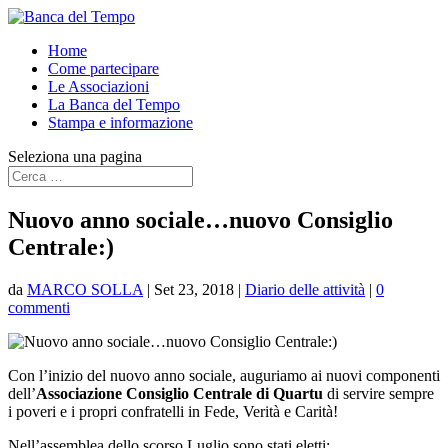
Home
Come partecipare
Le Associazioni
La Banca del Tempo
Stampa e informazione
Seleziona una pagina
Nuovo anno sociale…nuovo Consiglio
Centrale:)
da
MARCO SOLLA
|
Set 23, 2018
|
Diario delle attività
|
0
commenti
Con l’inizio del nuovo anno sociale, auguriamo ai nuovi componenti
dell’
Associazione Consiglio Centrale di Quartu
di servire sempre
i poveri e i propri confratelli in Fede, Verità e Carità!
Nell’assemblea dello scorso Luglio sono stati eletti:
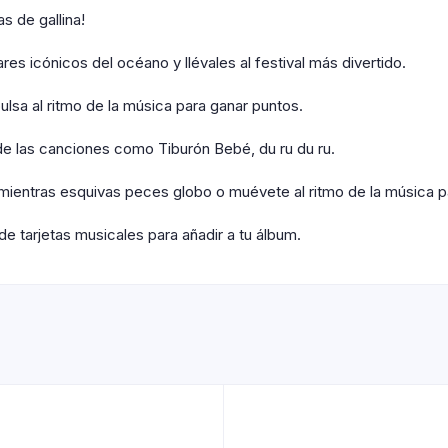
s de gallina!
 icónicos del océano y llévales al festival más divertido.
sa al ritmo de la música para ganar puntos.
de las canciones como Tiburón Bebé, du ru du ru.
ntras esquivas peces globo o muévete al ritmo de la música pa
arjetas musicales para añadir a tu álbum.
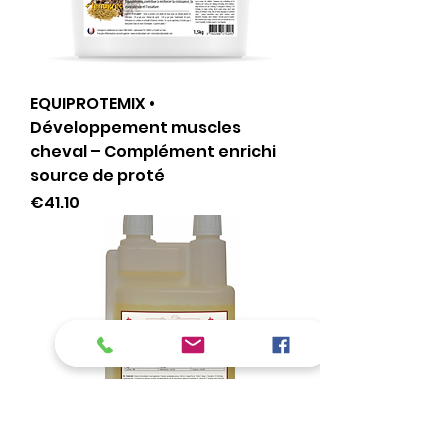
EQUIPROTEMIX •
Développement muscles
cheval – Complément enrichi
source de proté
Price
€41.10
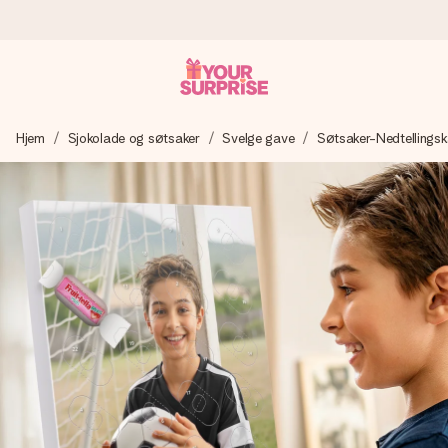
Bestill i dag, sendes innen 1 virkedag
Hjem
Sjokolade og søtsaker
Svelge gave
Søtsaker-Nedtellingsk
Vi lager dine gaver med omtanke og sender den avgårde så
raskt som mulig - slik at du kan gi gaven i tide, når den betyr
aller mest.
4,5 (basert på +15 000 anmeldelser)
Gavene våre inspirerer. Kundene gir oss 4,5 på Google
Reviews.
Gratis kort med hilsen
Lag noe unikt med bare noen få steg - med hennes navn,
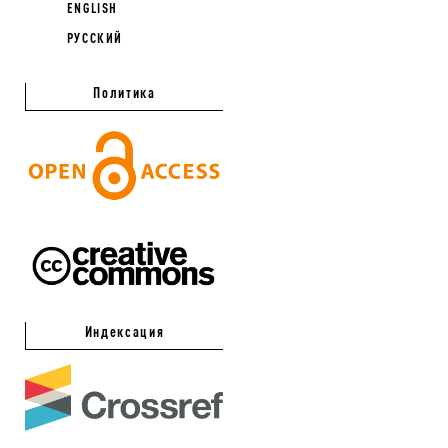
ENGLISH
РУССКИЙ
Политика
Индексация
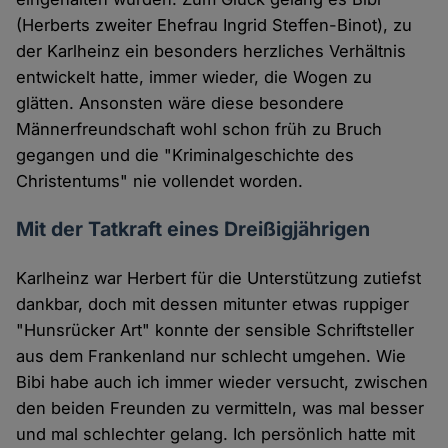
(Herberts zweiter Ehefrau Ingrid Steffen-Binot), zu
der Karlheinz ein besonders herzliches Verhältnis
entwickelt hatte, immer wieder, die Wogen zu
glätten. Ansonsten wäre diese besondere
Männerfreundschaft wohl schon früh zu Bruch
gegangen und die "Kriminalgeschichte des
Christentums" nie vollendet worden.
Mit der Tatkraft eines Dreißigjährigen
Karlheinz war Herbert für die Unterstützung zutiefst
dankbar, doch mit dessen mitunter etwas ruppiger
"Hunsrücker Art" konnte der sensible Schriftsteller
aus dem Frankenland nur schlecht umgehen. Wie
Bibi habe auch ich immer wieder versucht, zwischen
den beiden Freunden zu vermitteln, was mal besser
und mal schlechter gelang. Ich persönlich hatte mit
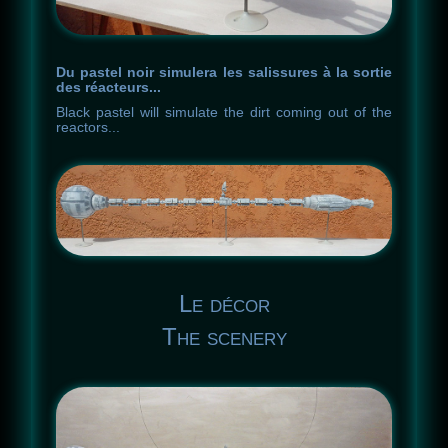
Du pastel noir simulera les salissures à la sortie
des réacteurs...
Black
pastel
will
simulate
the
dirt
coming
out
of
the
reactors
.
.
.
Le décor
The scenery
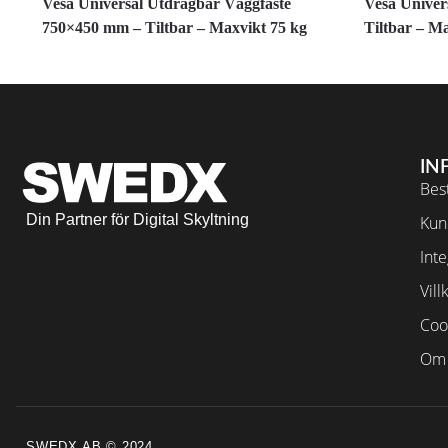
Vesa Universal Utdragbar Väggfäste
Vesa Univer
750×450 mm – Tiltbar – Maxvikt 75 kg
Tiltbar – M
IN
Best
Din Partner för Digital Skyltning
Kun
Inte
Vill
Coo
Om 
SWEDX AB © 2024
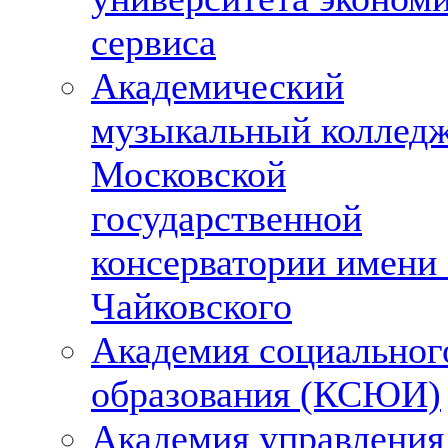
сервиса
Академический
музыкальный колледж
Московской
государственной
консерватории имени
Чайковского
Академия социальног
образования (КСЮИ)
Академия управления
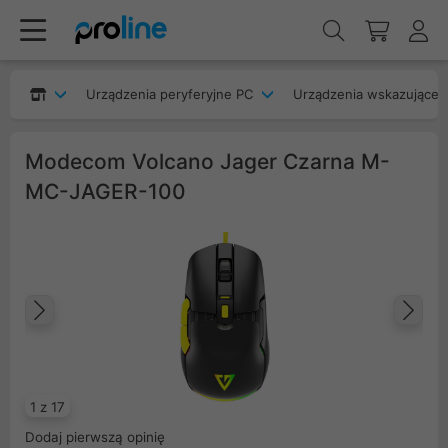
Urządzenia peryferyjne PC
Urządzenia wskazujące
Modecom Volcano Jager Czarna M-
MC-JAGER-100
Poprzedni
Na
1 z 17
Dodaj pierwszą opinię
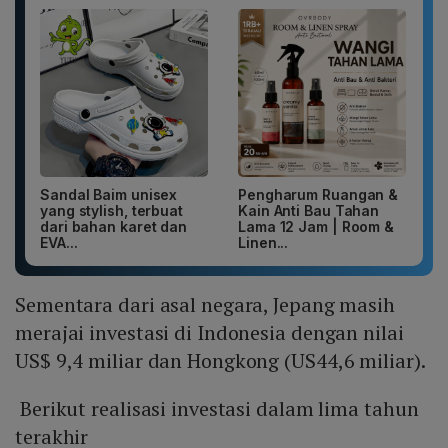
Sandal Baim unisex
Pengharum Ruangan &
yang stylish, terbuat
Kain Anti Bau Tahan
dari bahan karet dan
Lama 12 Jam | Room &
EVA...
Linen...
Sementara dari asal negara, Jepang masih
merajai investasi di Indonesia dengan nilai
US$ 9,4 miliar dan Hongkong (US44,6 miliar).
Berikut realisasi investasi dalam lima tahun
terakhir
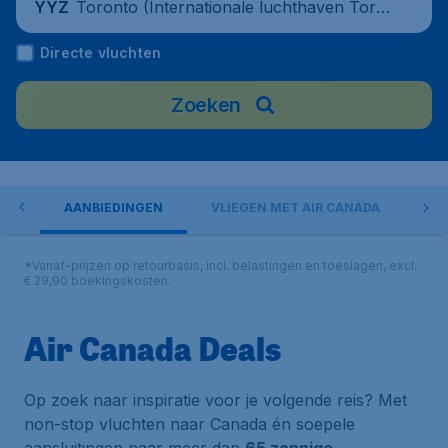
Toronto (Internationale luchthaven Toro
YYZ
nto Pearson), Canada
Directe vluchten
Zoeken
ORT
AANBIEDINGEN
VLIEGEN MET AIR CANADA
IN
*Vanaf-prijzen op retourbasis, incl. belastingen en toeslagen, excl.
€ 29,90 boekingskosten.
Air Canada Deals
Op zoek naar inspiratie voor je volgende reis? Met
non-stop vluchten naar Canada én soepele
= = = =
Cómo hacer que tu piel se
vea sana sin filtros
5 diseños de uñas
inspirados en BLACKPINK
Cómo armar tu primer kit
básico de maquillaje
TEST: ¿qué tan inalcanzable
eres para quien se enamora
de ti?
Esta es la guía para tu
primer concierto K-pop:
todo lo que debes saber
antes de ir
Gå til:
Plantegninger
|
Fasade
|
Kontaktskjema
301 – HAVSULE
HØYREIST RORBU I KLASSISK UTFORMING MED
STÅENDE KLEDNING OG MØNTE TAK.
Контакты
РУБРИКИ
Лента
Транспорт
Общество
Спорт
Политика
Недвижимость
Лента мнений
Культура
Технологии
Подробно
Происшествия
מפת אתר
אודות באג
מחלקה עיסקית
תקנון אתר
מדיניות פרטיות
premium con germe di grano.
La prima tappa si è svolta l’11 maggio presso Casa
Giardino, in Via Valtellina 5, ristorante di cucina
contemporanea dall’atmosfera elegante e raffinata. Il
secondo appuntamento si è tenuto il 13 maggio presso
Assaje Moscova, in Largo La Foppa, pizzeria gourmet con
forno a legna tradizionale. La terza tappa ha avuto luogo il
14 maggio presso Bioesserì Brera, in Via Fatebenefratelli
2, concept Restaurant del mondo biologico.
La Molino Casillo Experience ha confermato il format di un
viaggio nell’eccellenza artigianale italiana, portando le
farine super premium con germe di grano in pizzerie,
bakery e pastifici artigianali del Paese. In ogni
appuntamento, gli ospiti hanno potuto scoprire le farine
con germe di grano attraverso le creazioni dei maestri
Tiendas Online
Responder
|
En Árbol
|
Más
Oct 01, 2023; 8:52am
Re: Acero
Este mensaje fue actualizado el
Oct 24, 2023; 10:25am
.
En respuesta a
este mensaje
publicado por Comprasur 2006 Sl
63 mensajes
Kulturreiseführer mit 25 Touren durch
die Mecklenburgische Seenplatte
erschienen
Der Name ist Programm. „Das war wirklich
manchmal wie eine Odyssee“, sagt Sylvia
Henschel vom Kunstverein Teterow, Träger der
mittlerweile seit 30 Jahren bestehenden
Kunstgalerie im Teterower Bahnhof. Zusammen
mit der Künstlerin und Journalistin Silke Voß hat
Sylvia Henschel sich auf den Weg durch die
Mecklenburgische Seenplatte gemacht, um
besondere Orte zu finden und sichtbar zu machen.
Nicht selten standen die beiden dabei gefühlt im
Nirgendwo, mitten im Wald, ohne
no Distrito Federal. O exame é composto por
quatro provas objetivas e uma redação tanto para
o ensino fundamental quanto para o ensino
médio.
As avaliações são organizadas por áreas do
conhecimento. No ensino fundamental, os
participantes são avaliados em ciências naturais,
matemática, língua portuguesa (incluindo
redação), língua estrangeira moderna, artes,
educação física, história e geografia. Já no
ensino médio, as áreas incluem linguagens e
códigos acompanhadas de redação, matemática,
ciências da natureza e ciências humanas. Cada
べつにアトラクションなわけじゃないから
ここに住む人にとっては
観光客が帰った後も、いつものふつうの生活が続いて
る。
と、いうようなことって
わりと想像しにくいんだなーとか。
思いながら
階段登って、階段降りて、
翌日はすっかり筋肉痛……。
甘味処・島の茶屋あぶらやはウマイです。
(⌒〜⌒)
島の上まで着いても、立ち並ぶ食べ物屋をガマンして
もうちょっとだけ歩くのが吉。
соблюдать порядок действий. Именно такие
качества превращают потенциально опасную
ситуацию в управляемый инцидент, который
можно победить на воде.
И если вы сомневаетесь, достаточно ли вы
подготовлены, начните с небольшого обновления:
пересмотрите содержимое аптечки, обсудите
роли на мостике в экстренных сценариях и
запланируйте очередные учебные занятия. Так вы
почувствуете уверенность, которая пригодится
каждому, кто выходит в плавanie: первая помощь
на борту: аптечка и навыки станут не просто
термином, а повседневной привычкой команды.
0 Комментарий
= = = =
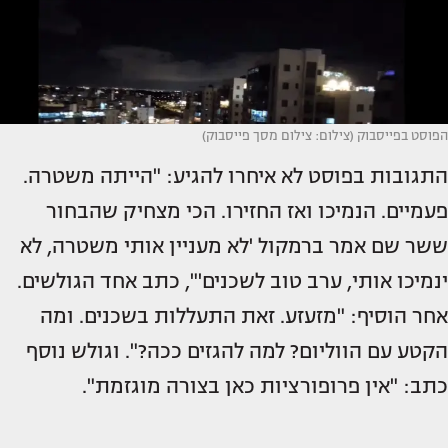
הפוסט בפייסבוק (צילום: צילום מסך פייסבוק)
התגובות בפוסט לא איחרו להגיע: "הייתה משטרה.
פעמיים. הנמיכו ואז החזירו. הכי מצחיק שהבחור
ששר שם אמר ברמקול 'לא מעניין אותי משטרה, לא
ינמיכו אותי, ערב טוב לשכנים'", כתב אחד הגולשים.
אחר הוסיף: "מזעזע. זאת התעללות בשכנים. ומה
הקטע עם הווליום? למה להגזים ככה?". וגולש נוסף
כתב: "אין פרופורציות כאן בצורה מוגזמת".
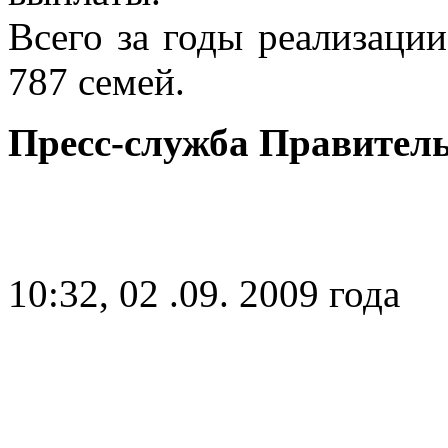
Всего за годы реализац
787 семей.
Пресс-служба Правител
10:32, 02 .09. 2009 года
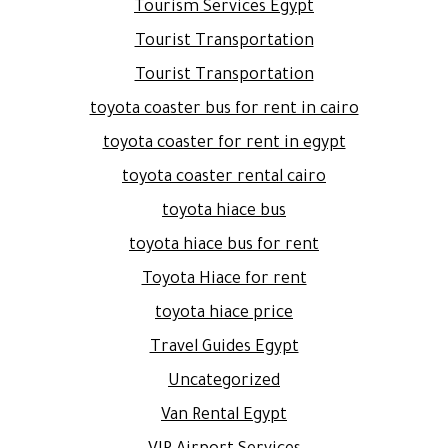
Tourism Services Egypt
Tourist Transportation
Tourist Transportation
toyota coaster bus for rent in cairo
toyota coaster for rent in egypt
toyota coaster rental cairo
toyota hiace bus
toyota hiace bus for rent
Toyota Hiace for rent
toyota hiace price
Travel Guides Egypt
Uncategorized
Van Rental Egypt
= = = =
Where the data above reaches the line holding "appuntamento, gli ospiti", begin printing, and stop after the line holding "0 Комментарий". Each line must be reproduced exactly, with nothing else added.

ANSWER FOR THE TASK:
appuntamento, gli ospiti hanno potuto scoprire le farine
con germe di grano attraverso le creazioni dei maestri
Tiendas Online
Responder
|
En Árbol
|
Más
Oct 01, 2023; 8:52am
Re: Acero
Este mensaje fue actualizado el
Oct 24, 2023; 10:25am
.
En respuesta a
este mensaje
publicado por Comprasur 2006 Sl
63 mensajes
Kulturreiseführer mit 25 Touren durch
die Mecklenburgische Seenplatte
erschienen
Der Name ist Programm. „Das war wirklich
manchmal wie eine Odyssee“, sagt Sylvia
Henschel vom Kunstverein Teterow, Träger der
mittlerweile seit 30 Jahren bestehenden
Kunstgalerie im Teterower Bahnhof. Zusammen
mit der Künstlerin und Journalistin Silke Voß hat
Sylvia Henschel sich auf den Weg durch die
Mecklenburgische Seenplatte gemacht, um
besondere Orte zu finden und sichtbar zu machen.
Nicht selten standen die beiden dabei gefühlt im
Nirgendwo, mitten im Wald, ohne
no Distrito Federal. O exame é composto por
quatro provas objetivas e uma redação tanto para
o ensino fundamental quanto para o ensino
médio.
As avaliações são organizadas por áreas do
conhecimento. No ensino fundamental, os
participantes são avaliados em ciências naturais,
matemática, língua portuguesa (incluindo
redação), língua estrangeira moderna, artes,
educação física, história e geografia. Já no
ensino médio, as áreas incluem linguagens e
códigos acompanhadas de redação, matemática,
ciências da natureza e ciências humanas. Cada
べつにアトラクションなわけじゃないから
ここに住む人にとっては
観光客が帰った後も、いつものふつうの生活が続いて
る。
と、いうようなことって
わりと想像しにくいんだなーとか。
思いながら
階段登って、階段降りて、
翌日はすっかり筋肉痛……。
甘味処・島の茶屋あぶらやはウマイです。
(⌒〜⌒)
島の上まで着いても、立ち並ぶ食べ物屋をガマンして
もうちょっとだけ歩くのが吉。
соблюдать порядок действий. Именно такие
качества превращают потенциально опасную
ситуацию в управляемый инцидент, который
можно победить на воде.
И если вы сомневаетесь, достаточно ли вы
подготовлены, начните с небольшого обновления:
пересмотрите содержимое аптечки, обсудите
роли на мостике в экстренных сценариях и
запланируйте очередные учебные занятия. Так вы
почувствуете уверенность, которая пригодится
каждому, кто выходит в плавanie: первая помощь
на борту: аптечка и навыки станут не просто
термином, а повседневной привычкой команды.
0 Комментарий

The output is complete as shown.